A ramp to facilitate the loading of logs may also be required.
Set-up of the sawmill would be best in a level location and would need to be sufficient to provide a steady surface for ease of use.
Availability of Logs for Milling
Rural residents having small to large woodlots would have an excellent source of readily available material. Also, maintaining contact with local homeowners who have trees removed can supply material.
Contacting and forming relationships with tree services, line maintenance crews and similar contacts is a source of free or minimally priced material.
Profile of a New Band Saw Owner
Gene Cunningham, a longtime friend of ours mentioned his neighbor had recently purchased a band sawmill.

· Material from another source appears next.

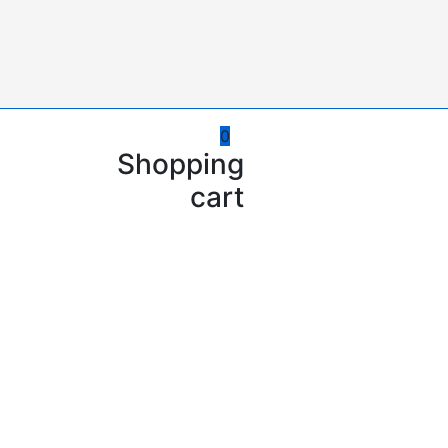
0
Shopping
cart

He gave me a call to advise that the neighbor was doing some sawing and perhaps it would provide an interesting topic.
I drove over to meet his neighbor, Dan Melogy, who was sawing some large logs into boards.
He had an assortment of hickory that he had previously processed but was currently working on some oak. He uses his tractor to pre-position the logs near the sawmill and then uses a ramp that he had constructed of heavy lumber to roll the logs onto the steel track.
Dan is an interesting person with more than 20 years as a helicopter pilot for the National Guard. He lives on the outskirts of Travelers Rest, a small town in upstate South Carolina. He is near town but outside city limits and lives more of a rural lifestyle. He even has honeybees, and the wooded homesite offers insulation from the township.
Dan has been interested in acquiring a band sawmill for some time and finally decided on the EZ Boardwalk mill a couple of years ago. It required a deposit of $1000 and a 60-week lead time. The dealer in Missouri recently delivered his mill and gave him the basic instruction for use.
Dan advised that the product is produced by an Amish man and his son in Missouri. They turn out approximately two units per week.
The heavy steel tracks are 14’ long, allowing for a 12’ board to be cut. It will handle logs up to 40” in diameter and will cut a board width of 34” maximum. Dan has the optional axle and wheels, allowing the unit to be portable. Once it is set on a level place, there are leveling pegs that steady the track and blocks can be used for stable footing.
The saw is powered by a 24 HP, Honda engine, and there is an overhead rack to provide storage for the gas tank and blade lubricant. The blade lubricant is actually water, but Dan said that he adds a little Dawn dishwasher detergent to help keep the blade clean.
We discussed briefly the possibilities that such a sawmill can provide.
At some point when he might choose to retire from the National Guard, a portable sawmill could be a good source of revenue.
It could be easily moved to another location to saw material for rural residents wishing to utilize wood from their own woodlot to provide construction material.
With the rapidly escalating cost of wood supplies, that is becoming an attractive option!